▸ Task to complete:
Show every line from the data below that includes "para".

▸ Source material:
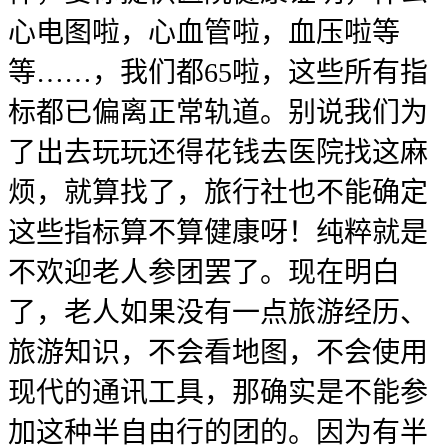
心电图啦，心血管啦，血压啦等
等……，我们都65啦，这些所有指
标都已偏离正常轨道。别说我们为
了出去玩玩还得花钱去医院找这麻
烦，就算找了，旅行社也不能确定
这些指标算不算健康呀！纯粹就是
不欢迎老人参团罢了。现在明白
了，老人如果没有一点旅游经历、
旅游知识，不会看地图，不会使用
现代的通讯工具，那确实是不能参
加这种半自由行的团的。因为有半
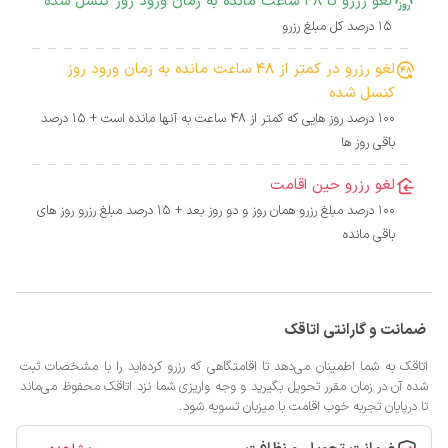
لغو رزرو تا 48 ساعت مانده به زمان ورود روز کنسل شده
15 درصد کل مبلغ رزرو
لغو رزرو در کمتر از 48 ساعت مانده به زمان ورود روز
کنسل شده
100 درصد روز هایی که کمتر از 48 ساعت به آنها مانده است + 15 درصد
باقی روز ها
لغو رزرو حین اقامت
100 درصد مبلغ رزرو همان روز و دو روز بعد + 15 درصد مبلغ رزرو روز های
باقی مانده
ضمانت و گارانتی اتاقک
اتاقک به شما اطمینان می‌دهد تا اقامتگاهی که رزرو کرده‌اید را با مشخصات ثبت
شده آن در زمان مقرر تحویل بگیرید و وجه واریزی شما نزد اتاقک محفوظ می‌ماند
تا درپایان تجربه خوب اقامت با میزبان تسویه شود.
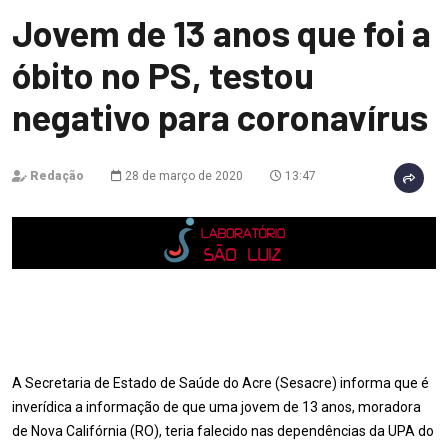
Jovem de 13 anos que foi a
óbito no PS, testou
negativo para coronavírus
Redação
28 de março de 2020
13:47
A Secretaria de Estado de Saúde do Acre (Sesacre) informa que é
inverídica a informação de que uma jovem de 13 anos, moradora
de Nova Califórnia (RO), teria falecido nas dependências da UPA do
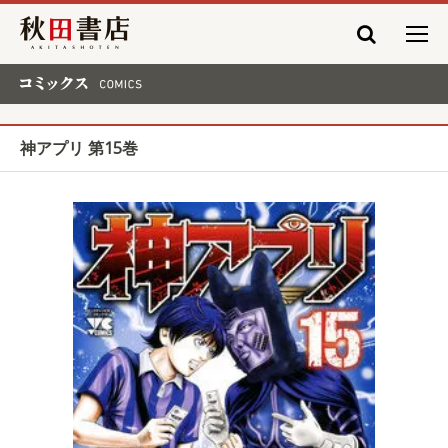
秋田書店
コミックス COMICS
神アプリ 第15巻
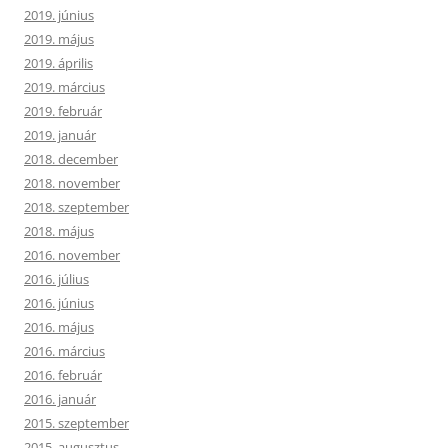
2019. június
2019. május
2019. április
2019. március
2019. február
2019. január
2018. december
2018. november
2018. szeptember
2018. május
2016. november
2016. július
2016. június
2016. május
2016. március
2016. február
2016. január
2015. szeptember
2015. augusztus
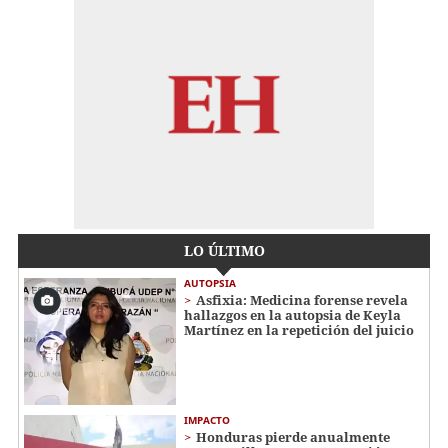
LO ÚLTIMO
AUTOPSIA
Asfixia: Medicina forense revela
hallazgos en la autopsia de Keyla
Martínez en la repetición del juicio
IMPACTO
Honduras pierde anualmente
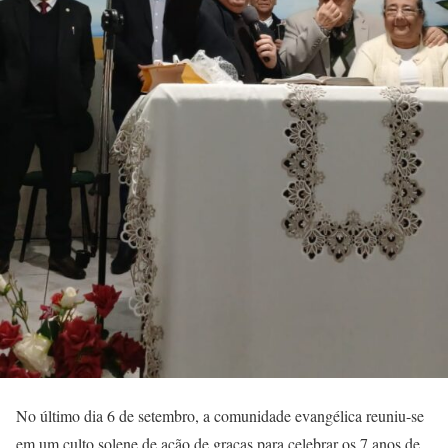
No último dia 6 de setembro, a comunidade evangélica reuniu-se
em um culto solene de ação de graças para celebrar os 7 anos de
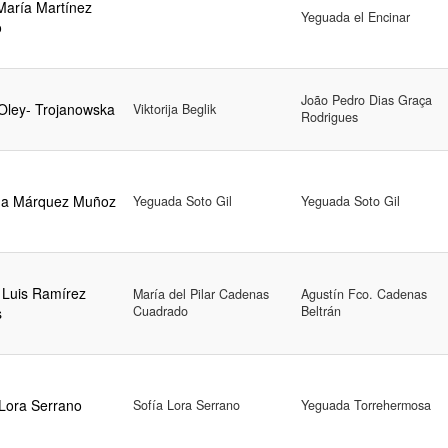
María Martínez
Yeguada el Encinar
o
João Pedro Dias Graça
 Oley- Trojanowska
Viktorija Beglik
Rodrigues
a Márquez Muñoz
Yeguada Soto Gil
Yeguada Soto Gil
 Luis Ramírez
María del Pilar Cadenas
Agustín Fco. Cadenas
Cuadrado
Beltrán
s
 Lora Serrano
Sofía Lora Serrano
Yeguada Torrehermosa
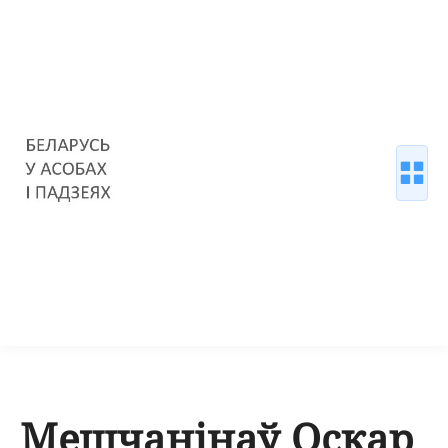
Мешчанінаў Оскар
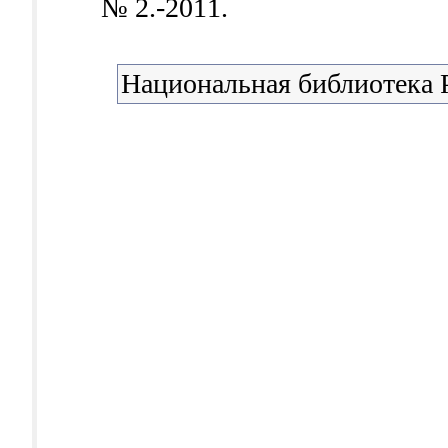
№ 2.-2011.
Национальная библиотека 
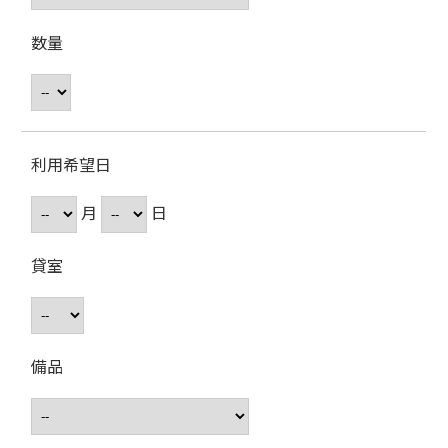
数量
利用希望日
月
日
貸室
備品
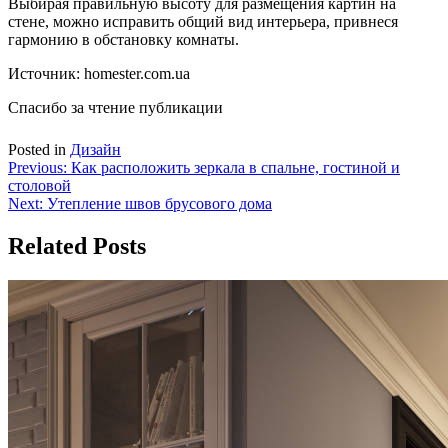
Выбирая правильную высоту для размещения картин на
стене, можно исправить общий вид интерьера, привнеся
гармонию в обстановку комнаты.
Источник: homester.com.ua
Спасибо за чтение публикации
Posted in
Дизайн
Навигация
Previous:
Как расположить зеркала в cпальне, гостиной и
столовой
по
Next:
Утепление швов брусового дома
записям
Related Posts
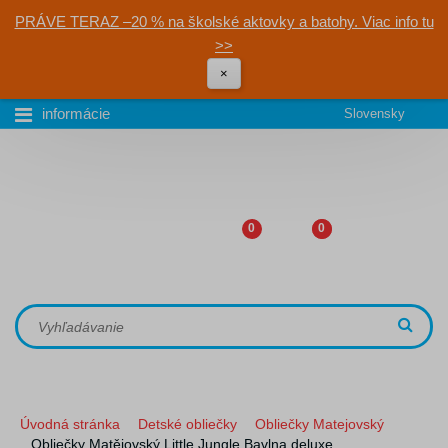
PRÁVE TERAZ –20 % na školské aktovky a batohy. Viac info tu
>>
×
informácie
Slovensky
0
0
Úvodná stránka
Detské obliečky
Obliečky Matejovský
Obliečky Matějovský Little Jungle Bavlna deluxe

▸ Answer for this exercise:
negativo para coronavírus
em um culto solene de ação de graças para celebrar os 7 anos de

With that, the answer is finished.